Elephants are some of the world’s most majestic creatures. They’re the largest living land animals on Earth. Known for their memory and intelligence, Elephants are a symbol of wisdom in Asian cultures. When I was a girl living in Kenya, I spent long days by the game preserve’s salt lick, watching the elephants interacting with each other and caring for their young. Once, three hyenas tried to attack one of the babies and the adults surrounded her in a giant circle, trumpeting their furious sounds and rearing up, thrashing their massive tusks in the air. The hyenas skulked back into the underbrush. The baby was safe. Elephants migrate over huge distances, through deserts, to find watering holes. The matriarchs teach the younger females how to find the water, where to find food, how far to march… elephants are some of the only animals besides humans that have culture. They have history. They have communities. They have no natural predators and yet, elephants all over the world are facing possible extinction.
The ivory of elephant’s tusks is one main reason for this. For centuries humans have killed elephants, leaving behind their massive bodies and taking only the long white tusks. Ivory is extremely valuable, used to make jewelry and piano keys. Of course today, piano keys are made from synthetic ivory but the black market still exists and elephants are still killed for their tusks every day. They are also quickly losing habitat as climate change expands the deserts, moving life-giving water out of reach for migrating herds.

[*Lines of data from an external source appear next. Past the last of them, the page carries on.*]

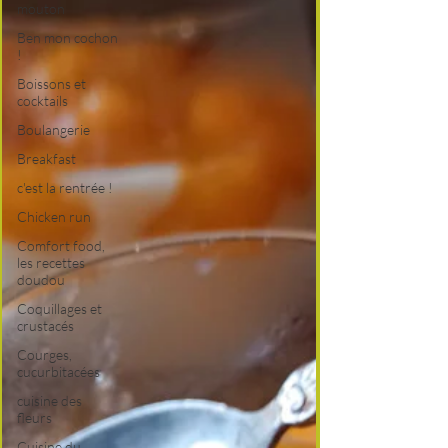
mouton
Ben mon cochon
!
Boissons et
cocktails
Boulangerie
Breakfast
c'est la rentrée !
Chicken run
Comfort food,
les recettes
doudou
Coquillages et
crustacés
Courges,
cucurbitacées
cuisine des
fleurs
Cuisine du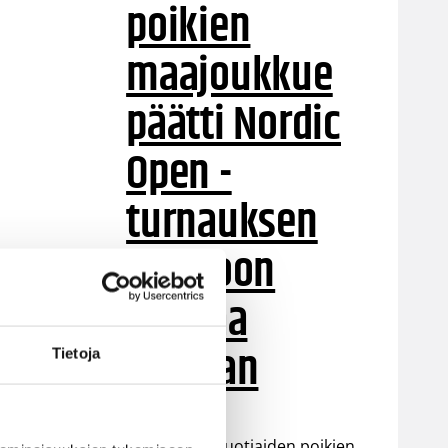
poikien
maajoukkue
päätti Nordic
Open -
turnauksen
tappioon
Latviaa
vastaan
Tietoja
Suomen 15-vuotiaiden poikien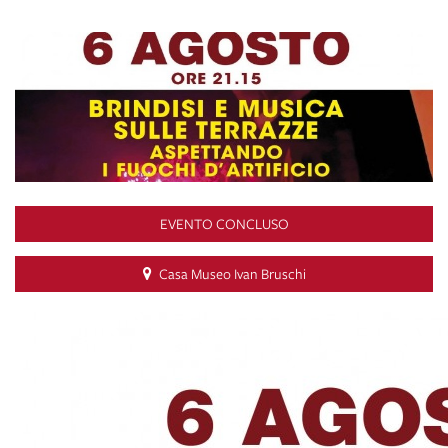
EVENTO CONCLUSO
Casa Museo Ivan Bruschi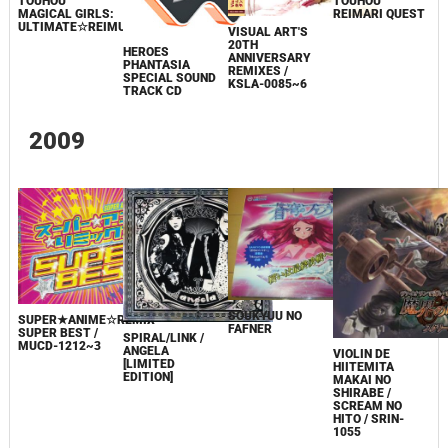
TOUHOU
TOUHOU
REIMARI QUEST
MAGICAL GIRLS:
ULTIMATE☆REIMU
VISUAL ART'S
20TH
HEROES
ANNIVERSARY
PHANTASIA
REMIXES /
SPECIAL SOUND
KSLA-0085~6
TRACK CD
2009
SOUKYUU NO
SUPER★ANIME☆REMIX
FAFNER
SUPER BEST /
SPIRAL/LINK /
MUCD-1212~3
ANGELA
VIOLIN DE
[LIMITED
HIITEMITA
EDITION]
MAKAI NO
SHIRABE /
SCREAM NO
HITO / SRIN-
1055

As an animal lover, it is hard to know what to do to fight for the creatures that make our world so special and unique. Volunteering is probably the most effective way that non-scientists can get involved to help these incredible animals. Elephant Nature Park in Thailand is always looking for dedicated volunteers. Volunteers stay up to a month and work directly with the animals. Duties include bathing the elephants, gathering food, monitoring the activities of the herd, interacting with the animals one-on-one, and administering basic health care. (Note: tromping around with the elephants all day is a great way to get in shape!) Volunteers are also encouraged to explore the area, to experience local culture and hospitality. Younger volunteers are welcome as long as they have adult supervision.
Elephant Nature Park also offers many short-term educational programs for interested tourists. Visitors to the park can stay for a day, overnight, or for a few days to learn all about the Asian elephant through hands-on interaction.